Digital Signatures ​

Digital signatures, as opposed to legal signatures, are a cryptographic means for providing data integrity services.

Each document processed via AlphaTrust® e-Sign, has a digital signature computed for it. This permits a document to later be verified, in order to demonstrate that the document has not been altered since the original digital signature was computed.

Embedded Digital Signatures ​

For PDF-formatted documents, AlphaTrust® e-Sign will optionally embed a trusted, standards-compliant digital signature within the PDF document.

Note: Embedded PDF digital signatures are automatically used by AlphaTrust-operated SaaS versions of AlphaTrust® e-Sign.
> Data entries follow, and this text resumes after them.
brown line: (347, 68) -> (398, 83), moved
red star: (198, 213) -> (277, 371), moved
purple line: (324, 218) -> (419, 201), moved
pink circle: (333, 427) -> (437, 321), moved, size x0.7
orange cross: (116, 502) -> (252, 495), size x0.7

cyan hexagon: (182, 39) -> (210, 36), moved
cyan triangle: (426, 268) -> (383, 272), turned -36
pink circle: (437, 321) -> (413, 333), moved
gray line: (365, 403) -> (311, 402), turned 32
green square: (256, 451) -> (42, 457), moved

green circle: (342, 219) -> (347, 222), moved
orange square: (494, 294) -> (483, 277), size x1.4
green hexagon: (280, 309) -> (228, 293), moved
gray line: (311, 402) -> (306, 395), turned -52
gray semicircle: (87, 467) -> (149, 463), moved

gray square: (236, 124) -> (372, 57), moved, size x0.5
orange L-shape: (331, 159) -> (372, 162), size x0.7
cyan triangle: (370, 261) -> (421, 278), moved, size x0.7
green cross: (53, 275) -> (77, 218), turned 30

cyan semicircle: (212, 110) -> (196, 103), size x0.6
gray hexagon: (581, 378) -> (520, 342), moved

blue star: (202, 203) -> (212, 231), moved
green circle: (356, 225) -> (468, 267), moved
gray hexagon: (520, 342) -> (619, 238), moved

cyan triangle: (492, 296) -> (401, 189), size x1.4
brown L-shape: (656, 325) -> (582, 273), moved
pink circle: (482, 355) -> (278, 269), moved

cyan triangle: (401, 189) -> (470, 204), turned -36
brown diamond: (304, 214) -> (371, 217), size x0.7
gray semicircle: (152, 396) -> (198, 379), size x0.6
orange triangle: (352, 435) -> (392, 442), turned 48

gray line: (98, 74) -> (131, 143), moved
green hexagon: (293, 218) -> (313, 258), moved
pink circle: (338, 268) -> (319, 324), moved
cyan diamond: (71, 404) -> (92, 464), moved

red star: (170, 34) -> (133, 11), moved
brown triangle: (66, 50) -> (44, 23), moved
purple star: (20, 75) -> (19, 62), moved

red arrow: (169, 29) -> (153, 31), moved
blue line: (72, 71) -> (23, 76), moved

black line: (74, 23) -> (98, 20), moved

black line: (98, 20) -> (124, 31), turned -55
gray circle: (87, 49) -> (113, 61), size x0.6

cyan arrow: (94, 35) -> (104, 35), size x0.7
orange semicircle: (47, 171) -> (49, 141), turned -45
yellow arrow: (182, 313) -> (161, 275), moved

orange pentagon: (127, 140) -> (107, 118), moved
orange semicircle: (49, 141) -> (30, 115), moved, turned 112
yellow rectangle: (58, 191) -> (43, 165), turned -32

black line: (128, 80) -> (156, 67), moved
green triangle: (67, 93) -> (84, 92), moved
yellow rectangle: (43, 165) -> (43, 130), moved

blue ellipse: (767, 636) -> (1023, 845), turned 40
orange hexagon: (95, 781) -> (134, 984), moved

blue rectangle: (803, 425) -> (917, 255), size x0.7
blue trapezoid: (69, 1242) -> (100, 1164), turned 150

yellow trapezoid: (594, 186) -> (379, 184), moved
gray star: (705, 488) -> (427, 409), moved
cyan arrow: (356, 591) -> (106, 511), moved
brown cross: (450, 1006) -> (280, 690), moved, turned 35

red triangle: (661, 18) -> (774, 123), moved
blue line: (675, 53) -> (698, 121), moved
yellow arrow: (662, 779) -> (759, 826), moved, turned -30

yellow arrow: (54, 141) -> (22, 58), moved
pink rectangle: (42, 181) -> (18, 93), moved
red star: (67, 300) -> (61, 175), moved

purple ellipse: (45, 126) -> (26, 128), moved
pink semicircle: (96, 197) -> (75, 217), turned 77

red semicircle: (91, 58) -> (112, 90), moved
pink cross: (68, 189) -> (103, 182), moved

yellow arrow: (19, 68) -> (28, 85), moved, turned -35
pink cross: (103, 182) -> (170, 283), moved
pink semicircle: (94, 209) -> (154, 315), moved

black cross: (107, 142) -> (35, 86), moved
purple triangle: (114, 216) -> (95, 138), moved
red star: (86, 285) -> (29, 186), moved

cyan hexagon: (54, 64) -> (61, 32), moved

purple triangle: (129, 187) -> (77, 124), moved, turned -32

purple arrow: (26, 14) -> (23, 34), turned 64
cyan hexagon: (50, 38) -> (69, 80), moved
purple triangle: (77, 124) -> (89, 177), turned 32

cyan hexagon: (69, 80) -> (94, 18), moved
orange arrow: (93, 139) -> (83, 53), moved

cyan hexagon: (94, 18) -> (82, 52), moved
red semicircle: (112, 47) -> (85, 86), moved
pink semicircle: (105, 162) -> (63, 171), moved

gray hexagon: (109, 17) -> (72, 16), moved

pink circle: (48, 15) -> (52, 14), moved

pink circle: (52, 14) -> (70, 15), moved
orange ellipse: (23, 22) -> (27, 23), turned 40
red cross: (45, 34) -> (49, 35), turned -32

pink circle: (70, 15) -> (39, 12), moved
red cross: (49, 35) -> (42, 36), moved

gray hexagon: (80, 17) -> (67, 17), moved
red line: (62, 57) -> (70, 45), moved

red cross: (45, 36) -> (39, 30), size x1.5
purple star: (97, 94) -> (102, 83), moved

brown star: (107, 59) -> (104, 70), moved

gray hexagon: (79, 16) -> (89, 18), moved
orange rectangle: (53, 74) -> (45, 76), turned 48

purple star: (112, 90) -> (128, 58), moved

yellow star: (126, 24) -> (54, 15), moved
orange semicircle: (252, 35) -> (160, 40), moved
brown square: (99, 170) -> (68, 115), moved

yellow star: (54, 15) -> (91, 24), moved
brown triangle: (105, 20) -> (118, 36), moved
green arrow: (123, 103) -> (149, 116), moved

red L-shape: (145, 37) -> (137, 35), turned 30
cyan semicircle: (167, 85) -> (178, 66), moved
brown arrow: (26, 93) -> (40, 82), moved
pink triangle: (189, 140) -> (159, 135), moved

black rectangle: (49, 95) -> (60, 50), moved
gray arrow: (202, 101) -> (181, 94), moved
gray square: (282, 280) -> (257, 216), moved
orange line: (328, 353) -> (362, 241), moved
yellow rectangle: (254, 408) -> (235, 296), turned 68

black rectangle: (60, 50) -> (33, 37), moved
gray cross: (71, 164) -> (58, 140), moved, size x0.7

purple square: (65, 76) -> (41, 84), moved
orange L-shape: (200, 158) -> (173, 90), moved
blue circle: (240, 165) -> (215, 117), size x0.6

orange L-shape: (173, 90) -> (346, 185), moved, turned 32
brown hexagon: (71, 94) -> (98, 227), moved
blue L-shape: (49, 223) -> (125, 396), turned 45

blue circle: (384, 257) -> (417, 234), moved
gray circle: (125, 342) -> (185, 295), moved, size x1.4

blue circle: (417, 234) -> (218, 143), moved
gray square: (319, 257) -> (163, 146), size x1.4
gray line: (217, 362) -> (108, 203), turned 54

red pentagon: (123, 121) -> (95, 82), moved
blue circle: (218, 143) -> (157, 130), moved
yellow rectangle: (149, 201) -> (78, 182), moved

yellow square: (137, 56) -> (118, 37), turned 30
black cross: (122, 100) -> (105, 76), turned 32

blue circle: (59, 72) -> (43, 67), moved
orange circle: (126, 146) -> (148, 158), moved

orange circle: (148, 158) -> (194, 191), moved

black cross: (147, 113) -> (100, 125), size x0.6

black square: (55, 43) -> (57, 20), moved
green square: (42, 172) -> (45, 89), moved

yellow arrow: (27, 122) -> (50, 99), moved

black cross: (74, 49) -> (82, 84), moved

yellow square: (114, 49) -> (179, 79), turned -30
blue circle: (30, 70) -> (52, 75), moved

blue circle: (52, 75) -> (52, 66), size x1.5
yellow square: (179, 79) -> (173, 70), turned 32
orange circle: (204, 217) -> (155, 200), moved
There are two types of embedded PDF digital signatures defined by the PDF standard: a standard digital signature, and a DocMDP digital signature. DocMDP stands for Document Modification Detection and Prevention. In the context of embedded PDF digital signatures for data integrity purposes, AlphaTrust refers to a standard digital signature as a "seal" and a DocMDP signature as a "certification". The user interface presented by Adobe products differs depending on the type used. The data integrity checking value is the same.

Enabling Embedded Digital Signatures (System Level) ​

Customers running their own instances of AlphaTrust® e-Sign can enable their systems to use such embedded PDF digital signatures, if desired. This requires the use of third-party services and hardware. Please contact AlphaTrust for more information.

Embedded Digital Signatures (Transaction Level) ​

The DocumentInsertModel defines a property called ServiceType. The possible values for ServiceType are: Sign, SignAndCertify, and SignAndSeal. If you do not specify a value for this property you will get the default behavior configured by the system. For AlphaTrust-operated SaaS systems, the default value is SignAndSeal. Out of the box the default value is Sign.

If you wish to use a different value, then specify it. However, on systems, such as AlphaTrust SaaS systems, that are configured for a default of SignAndSeal, specifying Sign will not override and remove the embedding of a PDF digital signature.

These embedded PDF digital signatures, including timestamps, comply with global standards including EU eIDAS, ETSI PAdES and ESRA standards, and are compliant with the Adobe Authorized Trust List program.

Verifying Document Integrity ​

Standard Digital Signatures ​

AlphaTrust® e-Sign securely stores these digital signatures within the software. You can verify document integrity later using an API function, or the Control Panel.

Embedded Digital Signatures ​

PDF documents with embedded digital signatures can be verified using PDF viewers such as Adobe Acrobat or Adobe Reader. These tools allow you to check the document’s validity without accessing the original creation system.